Good info...I am glad I read this..

I finally got around to trying out a BFD to EQ my sub...which turned out pretty well...but when I do a measurement with my main I have a huge dip at around 130 that I had no clue what was causing it. This info probably explains it. I experimented with speaker distances and phase but the dip was always there.


----------



## mdrake (Jan 31, 2008)

John I can not thank you enough for that information!!!! It was VERY helpfu. I had forgotten the formula for calculating the wavelength, THANKS. The informaiton on how to track down the NULL was very well explained. THANKS AGAIN!!! :R

Matt


----------



## tonyvdb (Sep 5, 2007)

mdrake said:


> Does anyone know what mic comes with the Onkyo 805 and how accurate it is?
> 
> Matt


Thats a very good question Mike, I wonder if a person can use it with REW?


----------



## Wayne A. Pflughaupt (Apr 13, 2006)

> Does anyone know what mic comes with the Onkyo 805 and how accurate it is?


No cheap mic is accurate. As such any response-measuring device will have built-in calibration to compensate for the mic’s inadequacies, be it an expensive stand-alone RTA or a home theater receiver. REW has essentially the same thing with the calibration files used for the RS SPL meter.

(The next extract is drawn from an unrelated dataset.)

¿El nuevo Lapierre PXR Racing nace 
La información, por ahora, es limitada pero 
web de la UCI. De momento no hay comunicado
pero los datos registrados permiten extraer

That said, the Onkyo mic could be used, if you could come up with a graph of its frequency response. From that you could create a calibration file. But then you also have the issue that the mic probably has a low level signal instead of the line-level signal the RS meter’s mic element has; if that’s the case a separate pre-amp is needed, as is used with the Behringer ECM 8000 mic.

Regards,
Wayne


----------



## mojogoes (Feb 11, 2008)

Could you use the mic8000 through a preamp instead of the receivers mic to run Odyssey....if you can/could would the mic8000 be more accurate.


----------



## mdrake (Jan 31, 2008)

Thanks for respones on the mic. It is funny how the Behringer ECM 8000 is the recommended mic. Behringer is not exactly a high-end brand. :R 

Matt


----------



## jerome (Apr 24, 2007)

mdrake said:


> Thanks for respones on the mic. It is funny how the Behringer ECM 8000 is the recommended mic. Behringer is not exactly a high-end brand. :R
> 
> Matt


You're correct. But this mic doesn't cost much and has a very good frequency response for sub measurements. I use it too for full range measurements but not everybody recommends it...

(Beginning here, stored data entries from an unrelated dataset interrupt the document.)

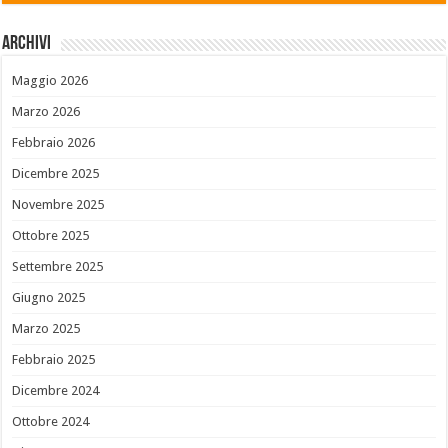
Archivi
Maggio 2026
Marzo 2026
Febbraio 2026
Dicembre 2025
Novembre 2025
Ottobre 2025
Settembre 2025
Giugno 2025
Marzo 2025
Febbraio 2025
Dicembre 2024
Ottobre 2024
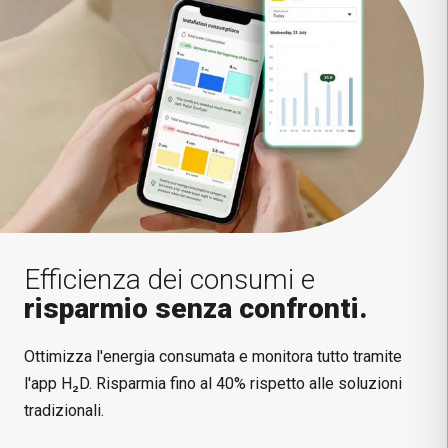
Efficienza dei consumi e
risparmio senza confronti.
Ottimizza l'energia consumata e monitora tutto tramite
l'app H₂D. Risparmia fino al 40% rispetto alle soluzioni
tradizionali.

Most of us are only a bunch of amateurs, I guess that the pros use other (better) mics to calibrate their systems.


----------



## Wayne A. Pflughaupt (Apr 13, 2006)

mdrake said:


> Thanks for respones on the mic. It is funny how the Behringer ECM 8000 is the recommended mic. Behringer is not exactly a high-end brand. :R
> 
> Matt


This may surprise you…

Regards,
Wayne


----------



## mdrake (Jan 31, 2008)

WOW, that is surprising. I figured there had to be a good explanation due to expertise of the people using these microphones but to see a professional using them in a mission critical situation is really remarkable. Thanks for the link!! :bigsmile:

Jerome why is it not recommended for full range measurement? 

Matt


----------



## Wayne A. Pflughaupt (Apr 13, 2006)

Matt,
The mic in the link is a different model from the one Jerome's talking about, that we usually use with REW. Not sure it is who "doesn't recommend" the ECM - it's pretty popular around here. 

Regards,
Wayne


----------



## mdrake (Jan 31, 2008)

Ya, I noticed in the link he used B1's. How accurate is the ECM when measuring full range or should it not be used for the application? 

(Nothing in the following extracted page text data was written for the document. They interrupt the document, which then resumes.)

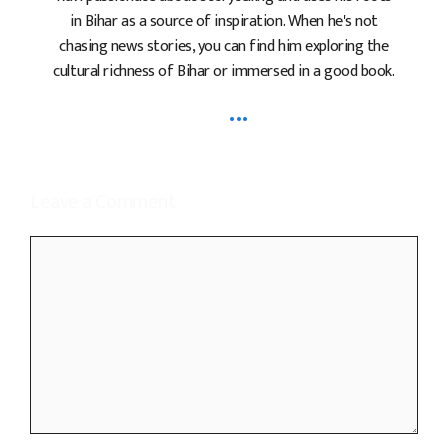
in Bihar as a source of inspiration. When he's not
chasing news stories, you can find him exploring the
cultural richness of Bihar or immersed in a good book.
...
Leave a Comment
Comment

So, what this boils down to is I need to setup REW correctly and get a real microphone to take the measurements. Once I do this I am that much closer to tracking down my room issues. I guess I should get the EQ while I am at it :R

Thanks for all the HELP guys!!!!!!!!!! I will reread the posting of REW thread again before I post. :bigsmile:


Matt


----------



## Wayne A. Pflughaupt (Apr 13, 2006)

Don't know if this point has ben made or not, but you don't need the Behringer mic unless you want full range measurements. If all you're interested in is the subwoofer, the Radio Shack meter is fine, as well as being reasonably accurate beyond the sub range up to ~5 kHz.

Regards,
Wayne


----------



## jerome (Apr 24, 2007)

mdrake said:


> Jerome why is it not recommended for full range measurement?


I remember reading something about it not being linear above 10KHz. This is also what its calibration file indicate.

But maybe I'm just getting old and mix some threads I read about this mic andd another one ... :rubeyes:

Anyway: I do use it for full-range measurements and I'm happy with it!


----------